RAM wird eh nur handwarm, die Heatspreader sind nur Show und Marketing.

Mit Luftkühlern gibt es da keine Platzprobleme, es passen Kühler bis 190mm Höher rein: http://geizhals.at/de/670855


----------



## Xanubius (1. Januar 2013)

*AW: Neues Jahr neuer Rechner / Level 10 GT braucht Füllung*

Super, dann brauch ich den Quatsch ja nicht.
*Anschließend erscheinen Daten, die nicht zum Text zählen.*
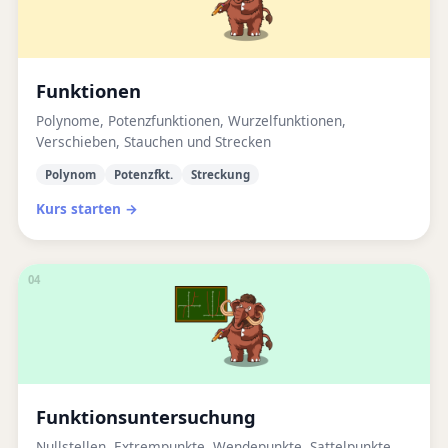
Funktionen
Polynome, Potenzfunktionen, Wurzelfunktionen,
Verschieben, Stauchen und Strecken
Polynom
Potenzfkt.
Streckung
Kurs starten →
04
Funktionsuntersuchung
Nullstellen, Extrempunkte, Wendepunkte, Sattelpunkte,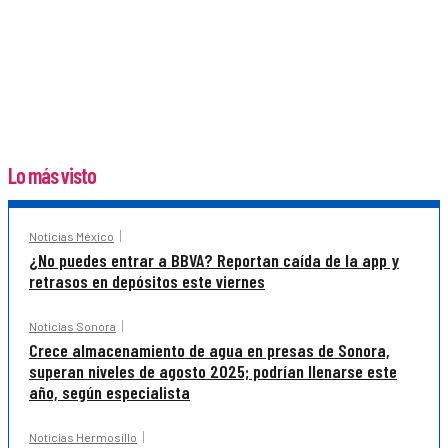
Lo más visto
Noticias México
¿No puedes entrar a BBVA? Reportan caída de la app y
retrasos en depósitos este viernes
Noticias Sonora
Crece almacenamiento de agua en presas de Sonora,
superan niveles de agosto 2025; podrían llenarse este
año, según especialista
Noticias Hermosillo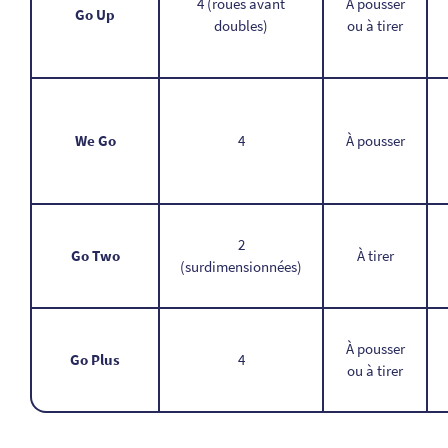
4 (roues avant
À pousser
Go Up
doubles)
ou à tirer
We Go
4
À pousser
2
Go Two
À tirer
(surdimensionnées)
À pousser
Go Plus
4
ou à tirer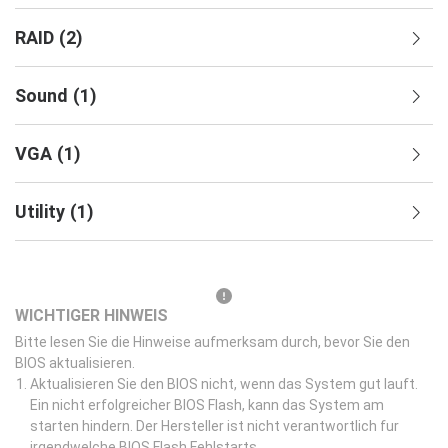
RAID
(
2
)
Sound
(
1
)
VGA
(
1
)
Utility
(
1
)
WICHTIGER HINWEIS
Bitte lesen Sie die Hinweise aufmerksam durch, bevor Sie den
BIOS aktualisieren.
Aktualisieren Sie den BIOS nicht, wenn das System gut lauft.
Ein nicht erfolgreicher BIOS Flash, kann das System am
starten hindern. Der Hersteller ist nicht verantwortlich fur
irgendwelche BIOS Flash Fehlstarts.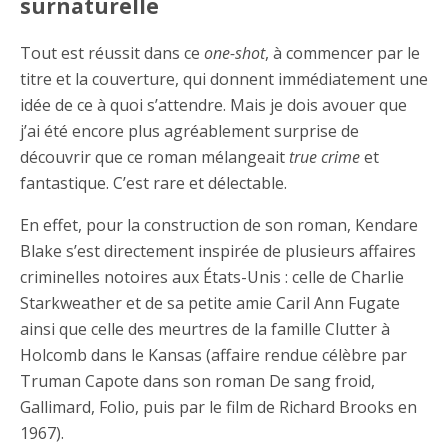
surnaturelle
Tout est réussit dans ce
one-shot
, à commencer par le
titre et la couverture, qui donnent immédiatement une
idée de ce à quoi s’attendre. Mais je dois avouer que
j’ai été encore plus agréablement surprise de
découvrir que ce roman mélangeait
true crime
et
fantastique. C’est rare et délectable.
En effet, pour la construction de son roman, Kendare
Blake s’est directement inspirée de plusieurs affaires
criminelles notoires aux États-Unis : celle de Charlie
Starkweather et de sa petite amie Caril Ann Fugate
ainsi que celle des meurtres de la famille Clutter à
Holcomb dans le Kansas (affaire rendue célèbre par
Truman Capote dans son roman De sang froid,
Gallimard, Folio, puis par le film de Richard Brooks en
1967).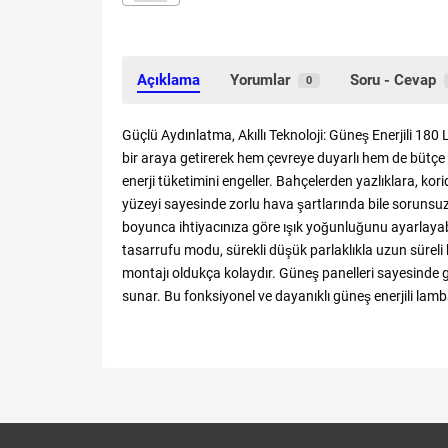
Açıklama
Yorumlar
Soru - Cevap
0
Güçlü Aydınlatma, Akıllı Teknoloji: Güneş Enerjili 18
bir araya getirerek hem çevreye duyarlı hem de bütçe 
enerji tüketimini engeller. Bahçelerden yazlıklara, ko
yüzeyi sayesinde zorlu hava şartlarında bile sorunsuz ç
boyunca ihtiyacınıza göre ışık yoğunluğunu ayarlayabil
tasarrufu modu, sürekli düşük parlaklıkla uzun süreli
montajı oldukça kolaydır. Güneş panelleri sayesinde 
sunar. Bu fonksiyonel ve dayanıklı güneş enerjili la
Welche zwei 8GB Riegel würdet ihr empfehlen?


----------



## Softy (1. Januar 2013)

*AW: Neues Jahr neuer Rechner / Level 10 GT braucht Füllung*

Produktvergleich 2x8GB PC3-12800U CL10 (DDR3-1600)


----------



## der pc-nutzer (1. Januar 2013)

*AW: Neues Jahr neuer Rechner / Level 10 GT braucht Füllung*

man könnte es so machen:
1 x Seagate Barracuda 7200.14 2000GB, SATA 6Gb/s (ST2000DM001)
1 x Samsung SSD 830 Series 256GB, 2.5", SATA 6Gb/s (MZ-7PC256B)
1 x Intel Core i5-3570K, 4x 3.40GHz, boxed (BX80637I53570K)
1 x GeIL Dragon DIMM Kit 16GB PC3-12800U CL11-11-11-28 (DDR3-1600) (GD316GB1600C11DC)
1 x Gigabyte Radeon HD 7970, 3GB GDDR5, DVI, HDMI, 2x Mini DisplayPort (GV-R797OC-3GD)
1 x ASRock Fatal1ty Z77 Professional, Z77 (dual PC3-12800U DDR3)
1 x LG Electronics GH24NS95 schwarz, SATA, bulk (GH24NS95.AUAA10B)
1 x EKL Alpenföhn K2 (84000000057)
1 x NZXT Switch 810 schwarz mit Sichtfenster (CA-SW810-B1)
1 x be quiet! Dark Power Pro 10  750W ATX 2.3 (P10-750W/BN202)


----------



## Adi1 (1. Januar 2013)

*AW: Neues Jahr neuer Rechner / Level 10 GT braucht Füllung*

Wenn Du ein Case mit Fenster nimmst, können Heatspreader schon schön aussehen, aber notwendig sind die nicht.


----------



## Softy (1. Januar 2013)

*AW: Neues Jahr neuer Rechner / Level 10 GT braucht Füllung*



der pc-nutzer schrieb:


> 1 x Kingston HyperX blu. red DIMM XMP Kit  8GB PC3-12800U CL9-9-9-27 (DDR3-1600) (KHX16C9B1RK2/8X)



 Die RAM Spannung ist zu hoch für die CPU.


----------



## Gary94 (1. Januar 2013)

*AW: Neues Jahr neuer Rechner / Level 10 GT braucht Füllung*

der pc-nutzer: RAM hat 1,65V würde ich nicht machen, desweiteren wozu ein Netzteil mit 750W?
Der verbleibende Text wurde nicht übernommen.